What it means
The speaker asks the supreme god Ahura Mazda a series of direct questions about who is responsible for the fundamental workings of the universe. Who keeps the earth stable and stops the sky from collapsing? Who created water, plants, wind, and clouds? Who gave humans the capacity for good thinking? The questions are rhetorical, pointing toward one answer: a single wise creator behind all of nature and morality.
Relevance to Zoroaster
Zoroaster was a priest and religious reformer who broke from the polytheistic traditions of ancient Iran to preach worship of one supreme god, Ahura Mazda, the Wise Lord.

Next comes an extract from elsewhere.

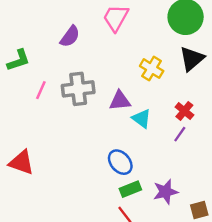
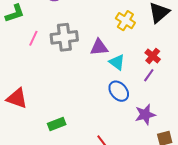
blue ellipse: (120, 162) -> (119, 91), moved
green rectangle: (130, 189) -> (57, 124), moved
purple star: (166, 192) -> (145, 115), moved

These verses come from the Gathas, hymns he composed himself. The questioning style reflects his role as a prophet wrestling publicly with theology, and the emphasis on Good Thought (Vohu Manah) matches his doctrine that ethical cognition is central to serving the creator.
The era
Zoroaster lived in ancient Iran, likely between 1500 and 1000 BCE, among pastoral tribes worshipping many nature gods through animal sacrifice and ritual drink. Surrounding cultures accepted a crowded pantheon where different deities controlled earth, sky, water, and weather. By attributing all creation to one wise god and linking cosmic order to moral thought, Zoroaster was proposing a radical monotheistic and ethical framework centuries before similar ideas took hold elsewhere.